Deal will see release of longest-serving Palestinian inmate, who murdered bus driver

Deal will see release of longest-serving Palestinian inmate, who murdered bus driver

The longest-serving Palestinian inmate in an Israeli prison, who was already previously released as part of a hostage-for-prisoners swap but then reincarcerated for returning to terror, is among the hundreds of convicted Palestinian terrorists slated to be freed under the recent ceasefire deal with Hamas.

Nael Barghouti, 67, has spent 44 years incarcerated by Israel, more than any other Palestinian. Jailed in 1978 for killing Israeli bus driver Mordechai Yekuel, he was freed after 33 years in 2011 in a previous swap but re-arrested three years later for violating the terms of his release by again engaging in terror activities.

Yekuel, 27, a bus driver who worked driving Palestinian workers to Tel Aviv and Ramat Gan, was murdered in his vehicle near Ramallah.

Barghouti is among 200 prisoners who will be deported along with their release.
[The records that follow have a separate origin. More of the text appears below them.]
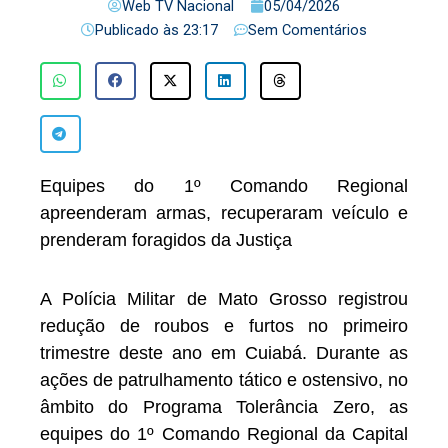
Web TV Nacional
05/04/2026
Publicado às
23:17
Sem Comentários
Equipes do 1º Comando Regional
apreenderam armas, recuperaram veículo e
prenderam foragidos da Justiça
A Polícia Militar de Mato Grosso registrou
redução de roubos e furtos no primeiro
trimestre deste ano em Cuiabá. Durante as
ações de patrulhamento tático e ostensivo, no
âmbito do Programa Tolerância Zero, as
equipes do 1º Comando Regional da Capital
Israel has said that Palestinians who have been convicted of killing Israelis should be permanently deported if they are freed under the Gaza ceasefire agreement, and would not be allowed to return to homes in the West Bank.
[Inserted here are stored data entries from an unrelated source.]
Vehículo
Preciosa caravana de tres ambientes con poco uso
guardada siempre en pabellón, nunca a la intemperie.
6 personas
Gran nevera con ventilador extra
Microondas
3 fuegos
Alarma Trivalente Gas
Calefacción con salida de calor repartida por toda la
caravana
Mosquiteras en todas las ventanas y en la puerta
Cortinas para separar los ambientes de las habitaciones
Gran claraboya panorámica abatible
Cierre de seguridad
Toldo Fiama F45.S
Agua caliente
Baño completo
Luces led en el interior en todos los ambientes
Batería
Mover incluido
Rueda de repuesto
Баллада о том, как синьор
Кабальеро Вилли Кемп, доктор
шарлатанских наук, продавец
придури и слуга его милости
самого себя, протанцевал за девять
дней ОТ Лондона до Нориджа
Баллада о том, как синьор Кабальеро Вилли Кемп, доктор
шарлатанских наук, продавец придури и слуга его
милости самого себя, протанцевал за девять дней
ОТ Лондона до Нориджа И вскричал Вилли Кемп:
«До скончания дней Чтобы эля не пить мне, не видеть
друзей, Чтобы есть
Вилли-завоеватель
Barghouti, considered a senior figure in the terror group Hamas, is one of 217 prisoners on a list from the Israeli Justice Ministry, cited by the Palestinian prisoners’ association, of those to be sent abroad.
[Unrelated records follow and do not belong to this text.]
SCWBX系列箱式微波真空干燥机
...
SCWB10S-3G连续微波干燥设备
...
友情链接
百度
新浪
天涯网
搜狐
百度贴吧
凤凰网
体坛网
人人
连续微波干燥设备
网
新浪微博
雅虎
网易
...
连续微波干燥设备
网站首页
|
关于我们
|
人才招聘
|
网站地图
His wife, Iman Barghouti, who spent 10 years in an Israeli prison for plotting a suicide terror attack, said he would reject release if it meant being sent abroad: “I am sure he will refuse this,” she told Reuters.

There are 10,400 Palestinians in Israeli prisons, not including detainees arrested in Gaza during the last 15 months of war, according to the Palestinian Commission of Detainees’ Affairs and the Palestinian Prisoners’ Society.

War erupted on October 7, 2023, when Hamas led thousands of terrorists in an attack on southern Israel that killed 1,200 people, mostly civilians. During the assault, terrorists abducted 251 people as hostages to Gaza.

Hamas is due to release 33 hostages in the first six-week phase of the truce, including women, children, men over 50, and ill and wounded captives.

In return, Israel will release 1,167 people detained in Gaza during the war and 737 other prisoners from the West Bank, Jerusalem, or Gaza. Among them are hundreds of Palestinians who were convicted of deadly terror attacks on Israelis.

The first three Israeli hostages were freed on Sunday in return for 90 Palestinian detainees, though none of the most sensitive Palestinian prisoners were in that initial group.

Barghouti shares a common Palestinian surname with jailed political leader and Second Intifada terror mastermind Marwan Barghouti, a distant relative who is serving five life terms for orchestrating murders and who Israel has said will not be freed under the hostage-ceasefire agreement.

Nael Barghouti was one of 1,027 inmates released in a 2011 exchange for Gilad Shalit, an Israeli soldier who was abducted from Israel by Hamas in a cross-border attack and held captive for five years in the Gaza Strip.

Scores of Palestinians freed in that deal have since been rearrested for terror activities. Several Israelis were killed by terrorists freed in the Shalit deal. Among those freed under the deal was Yahya Sinwar, the Hamas Gaza leader who masterminded the October 7 invasion and massacre and was killed by Israel in Gaza late last year.

Many of the Shalit prisoners were rearrested after three Israeli teens, Gil-ad Shaer, Eyal Yifrach, and Naftali Fraenkel, were kidnapped and killed by a Hamas cell in the West Bank in 2014.

Barghouti, arrested in that sweep, subsequently served 30 months for Hamas membership. He completed the sentence on December 17, 2016, but was never released.

The Israel Defense Forces in 2022 said a military court had reinstated Barghouti’s original sentence on appeal, life plus 18 years.

The ruling followed an appeal by military prosecutors who argued Barghouti violated the terms of his release under the Shalit deal by possessing an unspecified large sum of money, allegedly funneled by a terror group. The appeal was also discussed earlier that year by the High Court of Justice before an appeals committee eventually ruled that Barghouti had indeed violated the terms of his release.

It is believed that 91 of the 251 hostages abducted by Hamas on October 7 remain in Gaza, including the bodies of at least 34 confirmed dead by the IDF.

The terror group released 105 civilians during a weeklong truce in late November 2023, and four hostages were released before that. Eight hostages have been rescued by troops alive, and the bodies of 40 hostages have also been recovered, including three mistakenly killed by the military as they tried to escape their captors.

Hamas is also holding two Israeli civilians who entered the Strip in 2014 and 2015, as well as the body of an IDF soldier who was killed in 2014.